Goal: Support OpenAI function calling and JSON mode so agents and LangChain work. Effort: ~4–5 days. Impact: Unlocks the agent/tool ecosystem.
OpenAI tool calling request:
{
"model": "Qwen3-4B",
"messages": [
{"role": "user", "content": "What's the weather in Paris?"}
],
"tools": [
{
"type": "function",
"function": {
"name": "get_weather",
"description": "Get current weather for a city",
"parameters": {
"type": "object",
"properties": {
"city": {"type": "string"}
},
"required": ["city"]
}
}
}
]
}Expected response:
{
"choices": [{
"message": {
"role": "assistant",
"content": null,
"tool_calls": [{
"id": "call_abc123",
"type": "function",
"function": {
"name": "get_weather",
"arguments": "{\"city\": \"Paris\"}"
}
}]
},
"finish_reason": "tool_calls"
}]
}Step 1: Prompt formatting.

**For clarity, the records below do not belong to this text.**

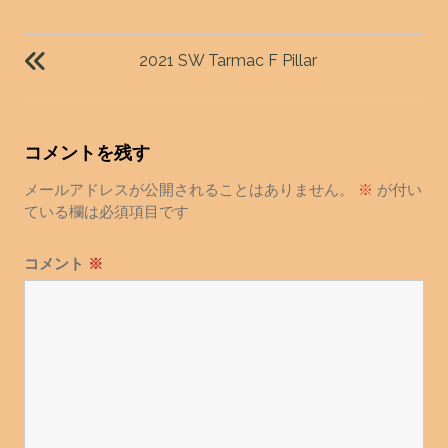
投
稿
2021 SW Tarmac F Pillar
ナ
ビ
ゲ
コメントを残す
ー
シ
メールアドレスが公開されることはありません。
※
が付い
ョ
ている欄は必須項目です
ン
コメント
※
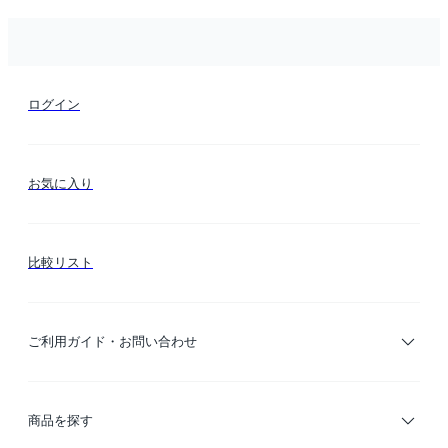
ログイン
お気に入り
比較リスト
ご利用ガイド・お問い合わせ
ご利用ガイド
商品を探す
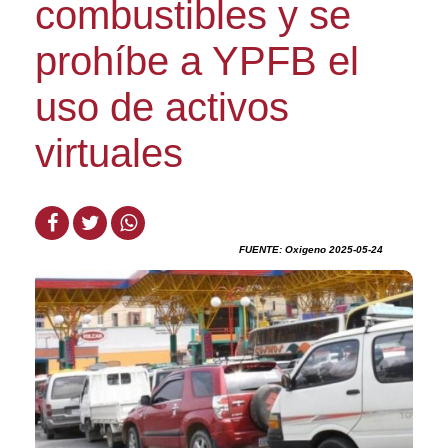
combustibles y se
prohíbe a YPFB el
uso de activos
virtuales
FUENTE: Oxigeno 2025-05-24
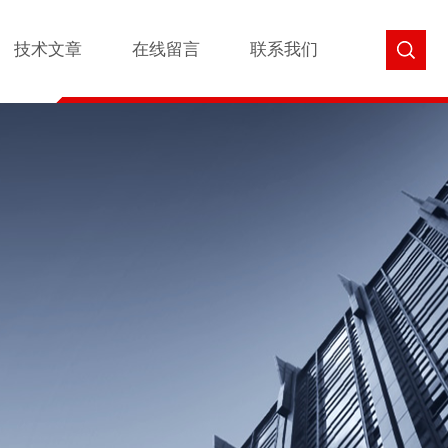
技术文章
在线留言
联系我们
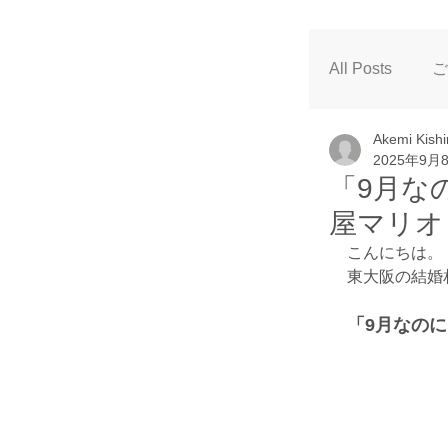
All Posts
ご
Akemi Kish
キャンペー
2025年9月
「9月なの
屋マリオ
こんにちは。
東大阪の結婚
「9月なの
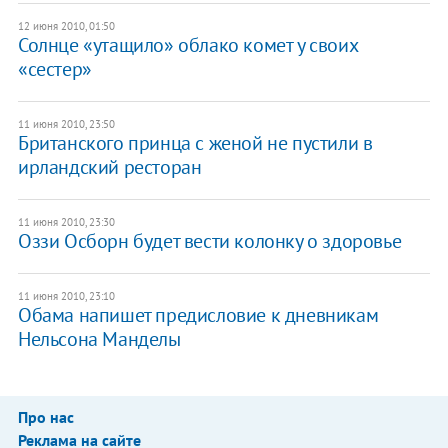
12 июня 2010, 01:50
Солнце «утащило» облако комет у своих
«сестер»
11 июня 2010, 23:50
Британского принца с женой не пустили в
ирландский ресторан
11 июня 2010, 23:30
Оззи Осборн будет вести колонку о здоровье
11 июня 2010, 23:10
Обама напишет предисловие к дневникам
Нельсона Манделы
Про нас
Реклама на сайте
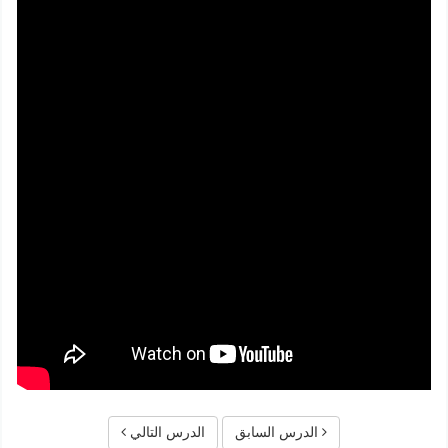
الدرس السابق
الدرس التالي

Convert tools + messages into a prompt the model understands. Most instruct models (Qwen, Llama, Mistral) have specific chat templates for tool use that tokenizer.apply_chat_template already handles when tools= is passed.
# In _build_chat_prompt(), add tools support:
def _build_chat_prompt(messages, tools=None):
msgs = [{"role": m.role, "content": m.content} for m in messages]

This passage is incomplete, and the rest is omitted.